Iran War
Live Updates: Trump Disparages Allies for Rebuffing His Requests for Military
Assistance
“We don’t
need anybody,” the president declared, even as he said several countries had
agreed to help reopen the Strait of Hormuz. The Israeli military escalated
ground attacks against Iran-backed Hezbollah in Lebanon.
Anton
Troianovski Erica L. Green David E. Sanger and Aaron Boxerman
https://www.nytimes.com/live/2026/03/16/world/iran-war-trump-oil-lebanon
Here’s
the latest.
President
Trump on Monday disparaged U.S. allies that he said had relied too long — and
too expensively — on American defense, as several of those countries have
declined to meet his call to send warships to escort merchant vessels in and
out of the Persian Gulf.
“We don’t
need anybody; we’re the strongest nation in the world,” Mr. Trump said. He
suggested his request for assistance in reopening the Strait of Hormuz instead
amounted to a loyalty test of America’s allies. “I’m almost doing it in some
cases not because we need them but because I want to find out how they react,”
he said.
Referring
to countries that have rebuffed, or reacted coolly, to his appeal for ships,
Mr. Trump said he had long believed that “if we ever needed help, they won’t be
there for us,” and they were proving his point. He added, “You mean for 40
years we’re protecting you and you don’t want to get involved in something
that’s very minor?” noting that Europe, Japan and others depend on oil from the
Persian Gulf far more than the United States does.
Even so,
Mr. Trump said that “numerous countries have told me that they’re on the way.”

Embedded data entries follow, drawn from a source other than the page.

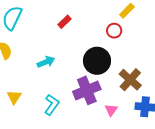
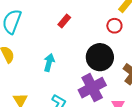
cyan arrow: (46, 62) -> (49, 63), turned -48

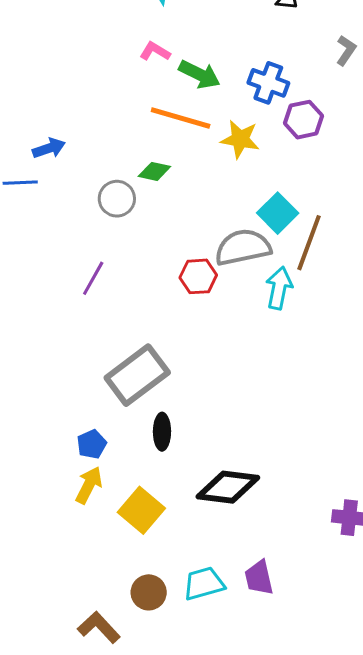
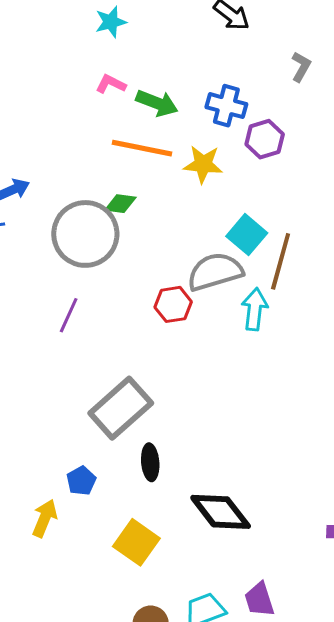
gray circle: (117, 199) -> (85, 234), size x1.8
yellow arrow: (89, 485) -> (45, 518), moved
black diamond: (228, 487) -> (221, 512), turned 50

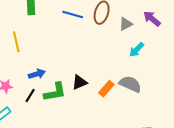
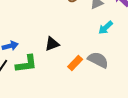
black triangle: (79, 82) -> (52, 44), moved

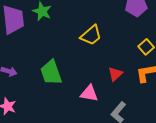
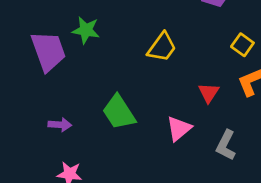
pink triangle: (89, 93) -> (179, 129), turned -36

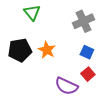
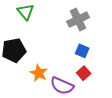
orange star: (47, 50) -> (39, 73), moved

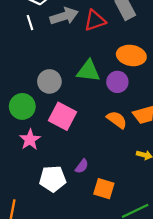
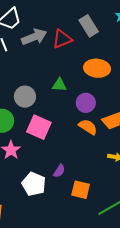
green triangle: (88, 71) -> (59, 85), size x0.7
purple circle: (117, 82) -> (86, 103), moved
white pentagon: (53, 179) -> (34, 184), turned 30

But asked to name them, he replied, “I’d rather not say yet, but we’ll be
announcing them.”
The
sharpest refusal to his belated effort to build an international coalition
against Iran came Monday from Germany, whose defense minister, Boris Pistorius,
said, “This is not our war; we did not start it.” Top officials of Japan, Italy
and Australia said Monday that their countries would not participate in efforts
to reopen the Strait of Hormuz.
The
European Union will not expand maritime operations in the region to protect
traffic through the strait, said its top diplomat, Kaja Kallas. “This is not
Europe’s war, but Europe’s interests are directly at stake,” she said.
Others
were noncommittal, including France, South Korea and Britain, whose prime
minister, Keir Starmer, said his country would not be “drawn into wider war.”
As Iran
blockades most traffic through the oil shipping choke point, Mr. Trump’s call
on social media on Saturday for other nations to join the United States in an
escort effort was the first time he had sounded eager to build a broad
coalition against Iran. But he was asking for backup from allies he had not
consulted ahead of the U.S.-Israeli decision to go to war, and whom he had
derided as freeloaders again on Monday.
The
American-Israeli air war against Iran, now in its third week, has killed more
than 2,000 people, mostly in Iran and Lebanon, and has drawn in much of the
Middle East. Iran has launched rockets and drones at neighboring countries and
at ships in the Gulf, and global energy prices have skyrocketed. The price of
Brent crude, the global benchmark for oil, briefly reached $106 on Monday.
The
United States appears to have been unprepared for the extent of Iran’s
retaliation and the need to protect merchant ships and giant oil tankers from
attack — something that administration officials have discussed publicly since
the first week of the war, but has not yet begun. Adm. Brad Cooper, the head of
U.S. Central Command, in a video update on Monday, did not offer details on how
the United States would reopen the strait
Here’s
what else we are covering:
Attacks
in Lebanon: There are few signs that the conflict is easing. Israel’s defense
minister, Israel Katz, said that its forces had launched a “ground maneuver” in
southern Lebanon, adding to fears that a broader invasion may be coming. More
than 800,000 people in Lebanon have fled their homes. The Israelis said on
Monday they had launched a “broad wave” of attacks across Iran.
China
summit: Karoline Leavitt, the White House press secretary, said President
Trump’s trip to China later this month may be delayed because of the war
against Iran, a new sign of how the conflict is casting a shadow over the
relationship between the world’s two biggest economies.
Death
toll: At least 1,348 civilians in Iran have been killed since the start of the
war, Iran’s U.N. representative told the Security Council last Wednesday, the
latest figure the country has provided. In Lebanon, officials said that 886
people had been killed. And in Israel at least 12 people have been killed,
according to the authorities. The Pentagon has said that 13 American service
members have died since the start of the war.